At the time, Yusuf Mehdi, the senior vice president
of Online Microsoft's Online Audience Business Group, pledged to add data from the Facebook firehose feed to the mix.
Mehdi delivered
with Bing Social at
SMX Advanced in Seattle June 9. Mehdi did not say how much Microsoft pays
Twitter or Facebook for the content.
What the incorporation of the Facebook data means is that
Bing will search through Facebook fan page updates and deliver matching
results.
In Bing's
example, a search for "NBA Finals" will return fan page content from
Facebook, including posts from a local TV station.
Facebook is still pretty protective of its data. For
non-fan pages Bing can only surface popular shared links from Facebook users in
the aggregate form, and only those links from users who have set their status
updates to be shared with "everyone."
Bing has also spruced up trending topics by using content
from both Twitter and Facebook. A search for MTV Movie
Awards, for example, pulls up info about why it's trending, a snippet of social results from
Twitter and Facebook, with query refiners on the bottom.

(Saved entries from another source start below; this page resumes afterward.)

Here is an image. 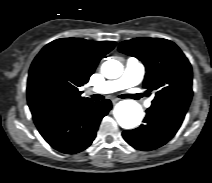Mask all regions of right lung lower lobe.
I'll return each instance as SVG.
<instances>
[{
  "mask_svg": "<svg viewBox=\"0 0 212 183\" xmlns=\"http://www.w3.org/2000/svg\"><path fill=\"white\" fill-rule=\"evenodd\" d=\"M111 107L108 99L77 107H56L34 117V122L40 134L53 148L74 154L93 142L102 118Z\"/></svg>",
  "mask_w": 212,
  "mask_h": 183,
  "instance_id": "right-lung-lower-lobe-1",
  "label": "right lung lower lobe"
}]
</instances>
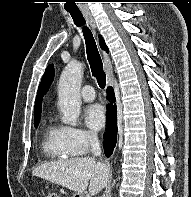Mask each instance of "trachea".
Here are the masks:
<instances>
[{
  "label": "trachea",
  "instance_id": "1",
  "mask_svg": "<svg viewBox=\"0 0 191 197\" xmlns=\"http://www.w3.org/2000/svg\"><path fill=\"white\" fill-rule=\"evenodd\" d=\"M74 23L77 26H83V33L86 44V52L87 58L91 67L92 75L96 78L98 85L100 88H104L106 85V75L103 71V63L100 57L99 51L97 49L96 42L94 37L89 30V28L85 27V19L80 12H70Z\"/></svg>",
  "mask_w": 191,
  "mask_h": 197
}]
</instances>
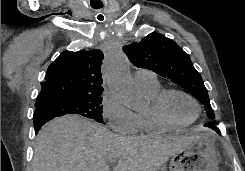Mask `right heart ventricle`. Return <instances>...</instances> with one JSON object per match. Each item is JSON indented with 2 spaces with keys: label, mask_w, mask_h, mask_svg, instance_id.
Listing matches in <instances>:
<instances>
[{
  "label": "right heart ventricle",
  "mask_w": 245,
  "mask_h": 171,
  "mask_svg": "<svg viewBox=\"0 0 245 171\" xmlns=\"http://www.w3.org/2000/svg\"><path fill=\"white\" fill-rule=\"evenodd\" d=\"M143 95L147 98L148 104L136 115L138 118V131L140 134H162L172 130L163 123H161L154 115L151 102L154 97L162 90L160 83L157 81L154 84L139 86Z\"/></svg>",
  "instance_id": "e07e8e85"
}]
</instances>
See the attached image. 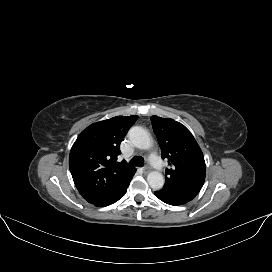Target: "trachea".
Returning <instances> with one entry per match:
<instances>
[{"label":"trachea","mask_w":272,"mask_h":272,"mask_svg":"<svg viewBox=\"0 0 272 272\" xmlns=\"http://www.w3.org/2000/svg\"><path fill=\"white\" fill-rule=\"evenodd\" d=\"M132 166H138V167H143L144 166V159L140 156H135L133 157L130 162Z\"/></svg>","instance_id":"trachea-1"}]
</instances>
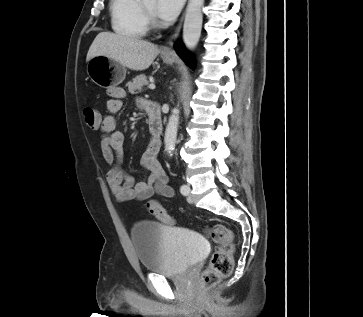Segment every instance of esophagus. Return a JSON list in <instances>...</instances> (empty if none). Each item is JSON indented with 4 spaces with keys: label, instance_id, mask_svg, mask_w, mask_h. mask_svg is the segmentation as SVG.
Returning a JSON list of instances; mask_svg holds the SVG:
<instances>
[{
    "label": "esophagus",
    "instance_id": "esophagus-1",
    "mask_svg": "<svg viewBox=\"0 0 363 317\" xmlns=\"http://www.w3.org/2000/svg\"><path fill=\"white\" fill-rule=\"evenodd\" d=\"M183 17H184V15L182 16V18L180 20V23L178 24V26L175 29L174 33L172 34V36L168 40L167 46L162 51L163 55H165V56H168V57H174L175 56L173 46H174V43L176 42V40H177V38L179 36L181 26H182V22H183Z\"/></svg>",
    "mask_w": 363,
    "mask_h": 317
}]
</instances>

The firehose updates come one month after Bing launched buttons that let shoppers solicit
product feedback from their friends on Facebook and Twitter.
The work shows Bing is trying to be a
relevant player in the real-time and social search categories, which are
clearly blurry thanks to the real-time nature of Twitter and the social aspects
of Facebook.
Google is offering tweets and content from Facebook and Myspace
in real-time. The search giant also sports its own social search effort to drop content created by users directly into their
friends' search results.
However, it's clear these efforts from Bing and Google are
still either practices that warrant time to mature.
Or, they could have already
lost out to Facebook and Twitter, whose combined networks of some 600 million
users are really where users want to share links, photos and video content.